Postby 37201xoIM » Fri May 24, 2019 11:18 pm

I love this thread and utterly empathise / sympathise with so much of what others have said.

I've suffered from Depression (capital "D" - medically diagnosed) before too - at that stage I did need both "talking therapy" and a bit of pharmaceutical assistance too, and I will admit that I would not have been capable of getting out into the hills - it took a massive effort just to leave my flat. Ugh! Please gods I'll never go back there. Several of you have posted very wise and insightful things about that horrible condition.

These days, while I have not been close to that territory, my job remains very stressful (something about which I "care too much", making it very hard indeed to switch off), and absolutely nothing else comes close to the hills for the effects on restoring my mental balance - to the extent that I am belatedly possibly becoming addicted to it... But then I feel that being "addicted" to something that does you good mentally and physically is probably not too bad a thing...

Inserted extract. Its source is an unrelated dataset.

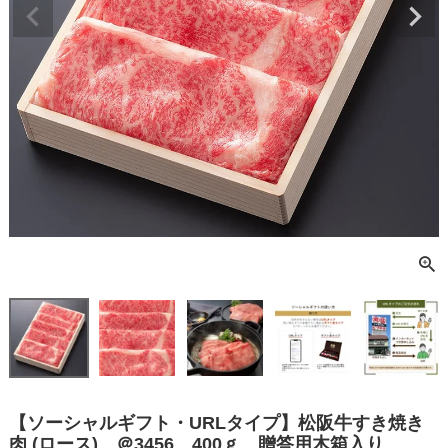
【ソーシャルギフト・URLタイプ】松阪牛すき焼き
肉 (ロース) ＠3456 400ｇ 贈答用木箱入り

I would probably have to change jobs (and likely do something I'm less good at, truth be told) if I did not have this pursuit to get things back into balance.

The thread on here about "The Little Things" also has so much about what makes it unique... suffice it to say that I am seldom in a better frame of mind than coming down off a top (even a clag-covered one), feeling my ears pop, making up ludicrous songs*, and musing on whether I might go back by the long route today........

So good (if not unexpected!) to find so many with a similar outlook on here.

* Yep, I do that too, then. Have had a couple of amusing experiences in the Pennines when I thought there was nobody within a kilometre of me.......!!!